相手方からの商品の注文に応じて、商品を問題無く出荷したにもかかわらず、取引先からの売掛金の支払いが度々遅延するということは、取引先の資金繰りがうまくいっていない可能性が高いです。最悪の場合、取引先が倒産してしまい、結局支払いを受けられないということになりかねません。早めに対策をとるべきです。
対策としては、相手方の状況に応じて検討が必要です。
まず、相手方の状況を把握するために、支払いが遅延した理由について尋ねましょう。相手方の営業所を訪問しての質問が効果的です。理由が一時的なものであればよいのですが、慢性的なものだと注意が必要です。支払いが度々遅延するということですので、相手方に財務内容の開示を求めましょう。
売掛金残高を確認し、取引条件や与信枠を見直す。
支払いが遅延した原因とともに、その取引先に対する売掛金残高やそれまでの残高の推移を確認すべきです。
支払いが遅延することによる自社の資金繰りへの影響を検討して、取引の限度額(与信枠)やその他の取引条件について見直すことが必要です。

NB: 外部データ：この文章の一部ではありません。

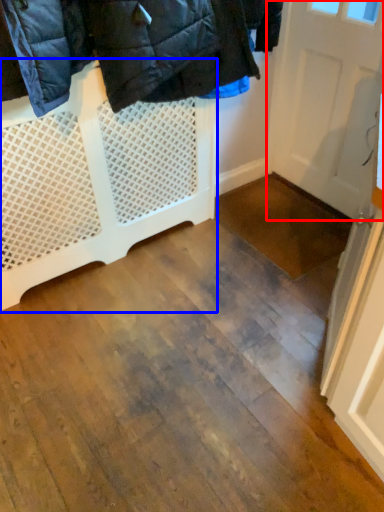 Question: Among these objects, which one is farthest to the camera, door (highlighted by a red box) or furniture (highlighted by a blue box)?

Choices:
 (A) door
 (B) furniture

Answer: (A) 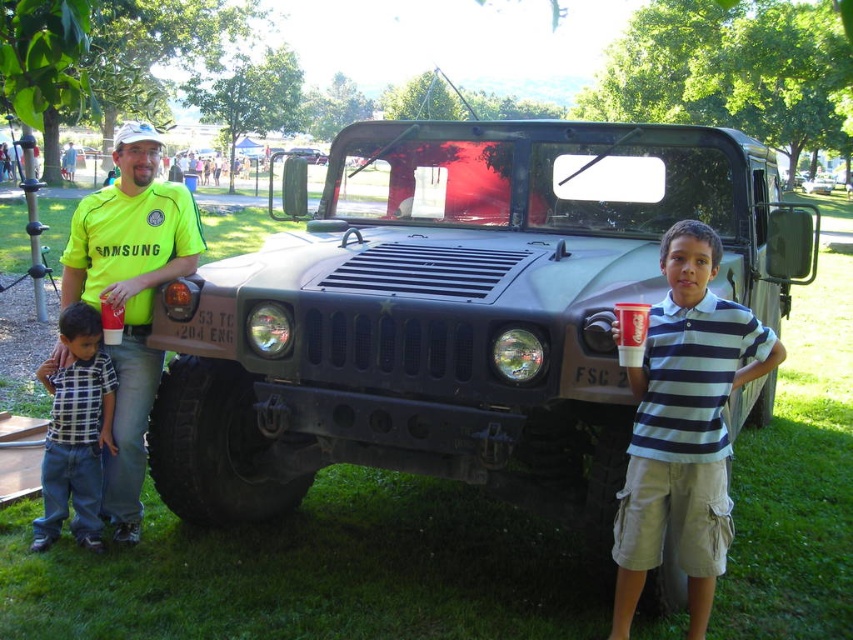 Question: Which object is closer to the camera taking this photo?

Choices:
 (A) yellow fabric shirt at center
 (B) metallic green military vehicle at center

Answer: (B)

Question: Can you confirm if neon green jersey at left is positioned to the right of metallic green military vehicle at center?

Choices:
 (A) yes
 (B) no

Answer: (A)

Question: Which of the following is the closest to the observer?

Choices:
 (A) metallic green military vehicle at center
 (B) yellow fabric shirt at center
 (C) plaid cotton shirt at left

Answer: (C)

Question: In this image, where is striped cotton shirt at center located relative to yellow fabric shirt at center?

Choices:
 (A) right
 (B) left

Answer: (A)

Question: Which object is closer to the camera taking this photo?

Choices:
 (A) yellow fabric shirt at center
 (B) neon green jersey at left
 (C) striped cotton shirt at center
 (D) green matte military vehicle at center

Answer: (C)

Question: Does striped cotton shirt at center have a smaller size compared to metallic green military vehicle at center?

Choices:
 (A) yes
 (B) no

Answer: (A) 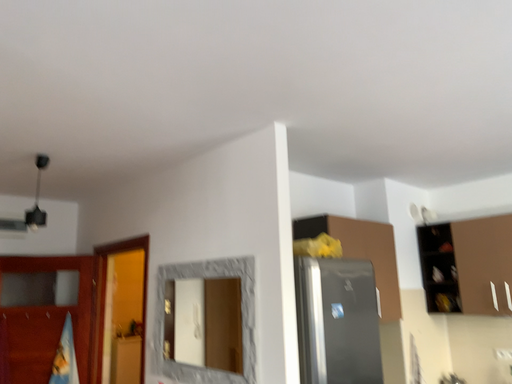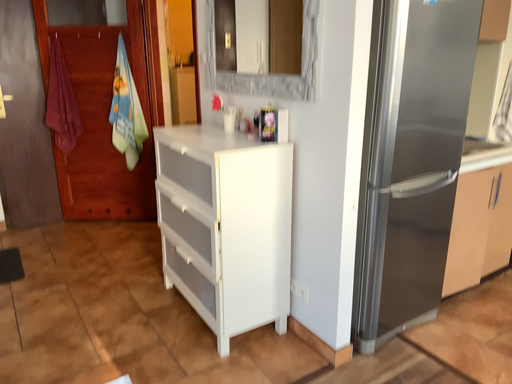 Question: Which way did the camera rotate in the video?

Choices:
 (A) rotated right
 (B) rotated left

Answer: (B) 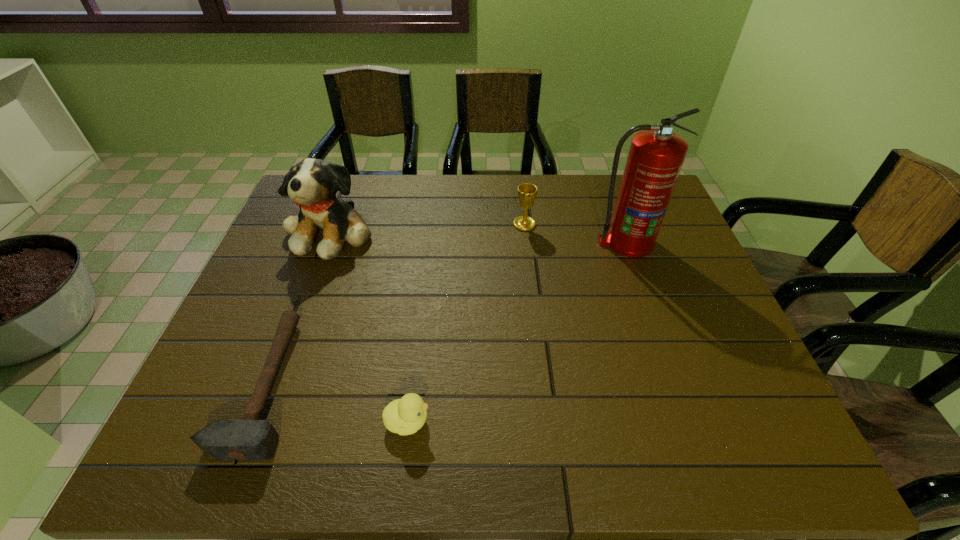 Identify the location of vacant area located 0.250m on the right of the second object from right to left. The image size is (960, 540). (618, 224).

The height and width of the screenshot is (540, 960). Find the location of `free space located at the beak of the second shortest object`. free space located at the beak of the second shortest object is located at coordinates (555, 421).

Locate an element on the screen. free space located on the striking surface of the hammer is located at coordinates (368, 384).

The height and width of the screenshot is (540, 960). I want to click on puppy at the far edge, so click(x=312, y=183).

The image size is (960, 540). I want to click on chalice that is at the far edge, so click(x=526, y=192).

Locate an element on the screen. duckling that is at the near edge is located at coordinates (405, 416).

Identify the location of hammer at the near edge. This screenshot has width=960, height=540. 250,438.

Locate an element on the screen. puppy at the left edge is located at coordinates (312, 183).

Where is `hammer present at the left edge`? The width and height of the screenshot is (960, 540). hammer present at the left edge is located at coordinates (250, 438).

This screenshot has width=960, height=540. In order to click on object present at the right edge in this screenshot , I will do `click(656, 155)`. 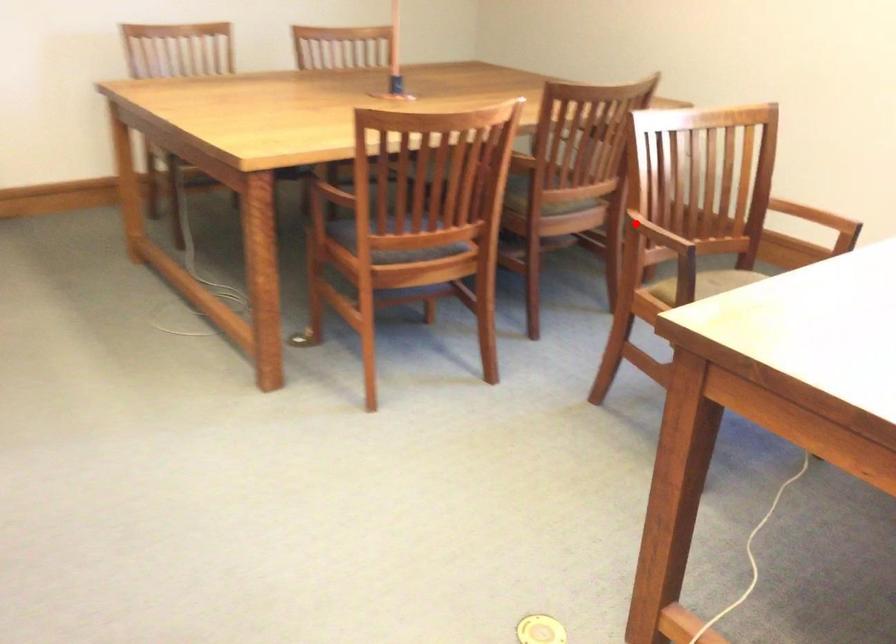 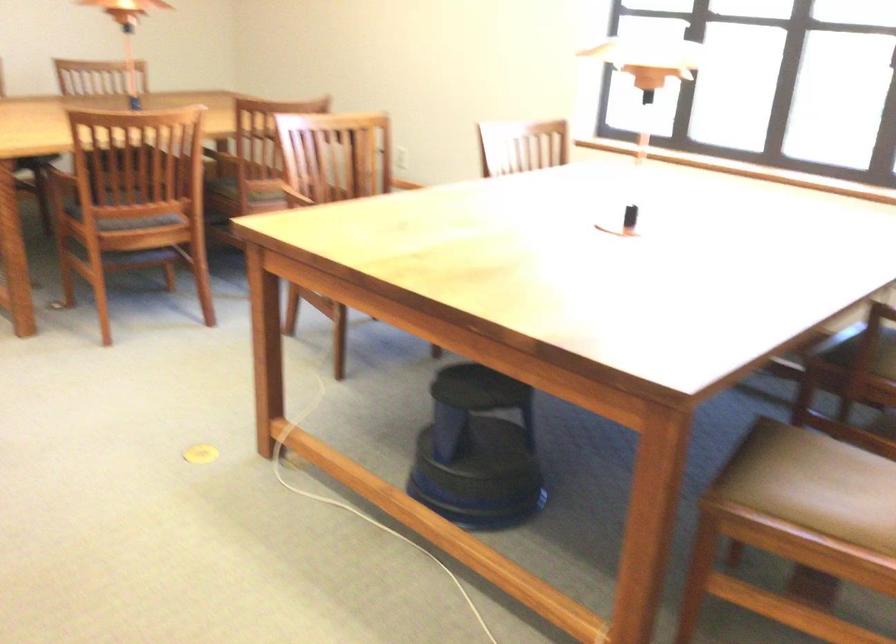 Question: I am providing you with two images of the same scene from different viewpoints. Image1 has a red point marked. In image2, the corresponding 3D location appears at what relative position? Reply with the corresponding letter.

Choices:
 (A) Closer
 (B) Farther

Answer: (B)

取引を継続する場合は、新たな連帯保証人や相手方所有不動産への(根)抵当権設定等の担保提供を求める方法があります。
支払能力の悪化 時の対応
もし、相手方の財務状況から判断して売掛金が支払われないおそれが客観的に認められる場合は緊急の対策が必要です。このまま商品を出荷して売掛金が増大しても、その代金が支払われない可能性が高まります。
支払能力の悪化 時の対策としては、与信枠を超えた新たな注文には応じられない旨回答し、既に注文に承諾した商品の出荷停止を検討しなければなりません。
ただし、継続的な取引において、何ら合理的な理由無く取引を拒絶したり出荷を停止することは逆に買主(相手方)から損害賠償請求を受けてしまう可能性があります。例えば、代金の支払いが遅延したままである場合は、期限を定めて代金の支払いを請求し、同時にその期限までに支払いが無い場合は契約を解除して出荷を止めざるを得ない旨通知します。
それでも期限に遅れるようであれば、通知のとおり出荷を停止せざるを得ないでしょう。